2. AMENDMENT TO CREDIT AGREEMENT. The Credit Agreement is amended as
follows:
(A) CLAUSE (B) in the definition of LIBOR RATE in SECTION 1 is amended as
follows:
(b) A margin of interest that, for any day, is determined on
the basis of the ratio of the KPP Companies consolidated Funded Debt
to EBITDA, as follows:
RATIO OF FUNDED DEBT TO EBITDA MARGIN
3.00 to 1.00 or more 0.875%
Less than 3.00 to 1.00, but 2.50 to 1.00 or more 0.625%
Less than 2.50 to 1.00, but 2.00 to 1.00 or more 0.500%
Less than 2.00 0.375%
For purposes of calculating that ratio, EBITDA is calculated
for the KPP Companies' most recently-completed-four-fiscal quarters,
and Funded Debt is determined as of the day the margin of interest is
determined. EBITDA is determined from the Current Financials and
related Compliance Certificate then most recently delivered to Agent,
effective as of the date received by Agent. If Borrower fails to timely
furnish to Agent any Financial Statements and related Compliance
Certificates required by this agreement, then the margin of 1.125%
shall apply and remain in effect until Borrower furnishes them to
Agent.
(B) SECTION 1.1 is further amended by entirely amending the definition of
STATED TERMINATION DATE, as follows: STATED TERMINATION DATE means
January 31, 2001.
(C) SECTION 2.1(B) is entirely amended, as follows:
(b) the Principal Debt (other than for payments under LCs) may
never exceed $25,000,000,
(D) SECTION 4.3 is entirely amended, as follows:
4.3 Commitment Fee. Borrower shall pay to Agent for the
account of Lenders (based on their respective Commitment Percentages) a
commitment fee, payable as it accrues from the date of this agreement
as of the last day of each February, May, August, and November
(commencing February 28, 1998), and on the Termination Date, equal to
the Applicable Percentage (per annum) of the amount by which (a) the
total Commitments exceeds (b) the average-daily Commitment Usage,
determined for the calendar quarter (or portion of a calendar quarter
commencing on the date of this agreement or ending on the Termination
Date) preceding and including the date it is due.

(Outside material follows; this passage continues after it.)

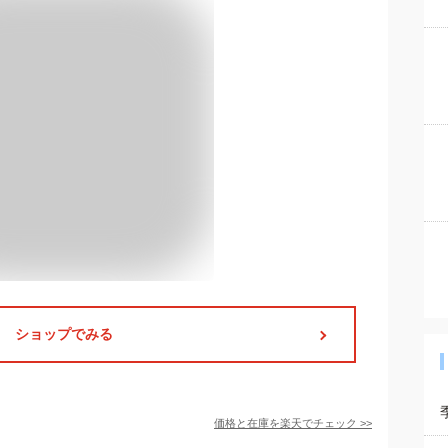
ショップでみる
価格と在庫を
楽天
でチェック
>>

For purposes of this SECTION 4.3, the term, 'APPLICABLE
PERCENTAGE' means, for any day, a commitment fee percentage subject to
adjustment (upwards or downwards, as appropriate), based on the ratio
of the KPP Companies' Funded Debt to EBITDA, as follows:
RATIO OF FUNDED DEBT TO EBITDA PERCENTAGE
Greater than 2.50 to 1.00 0.20%
Less than or equal to 2.50 to 1.00 0.15%
For purposes of calculating that ratio, EBITDA is calculated
for the KPP Companies' most recently-completed-four-fiscal quarters,
and Funded Debt is determined as of the day the commitment fee is due.
EBITDA is determined from the Current Financials and related Compliance
Certificate then most recently delivered to Agent, effective as of the
date received by Agent. If Borrower fails to timely furnish to Agent
any Financial Statements and related Compliance Certificates required
by this agreement, then the percentage of .20% shall apply and remain
in effect until Borrower furnishes them to Agent.
3. CANCELLATION OF LC AVAILABILITY. As of the date of this
document, the LC Exposure is $0.00. Notwithstanding anything in the
Loan Documents to the contrary, Lenders= Commitments with respect to
LCs are hereby cancelled, and commencing on the date of this document
neither Agent nor any of its Affiliates shall, under any circumstances,
issue LCs under the Credit Agreement.
4. CONDITIONS PRECEDENT. Notwithstanding any contrary
provision, PARAGRAPH 2 of this document is not effective unless and
until (A) the representations and warranties in this document are true
and correct and (B) Agent receives (1) counterparts of this document
executed by each party named on the signature page or pages of this
document, and (2) each item described on ANNEX 1 attached to this
document, each in form and substance satisfactory to Agent.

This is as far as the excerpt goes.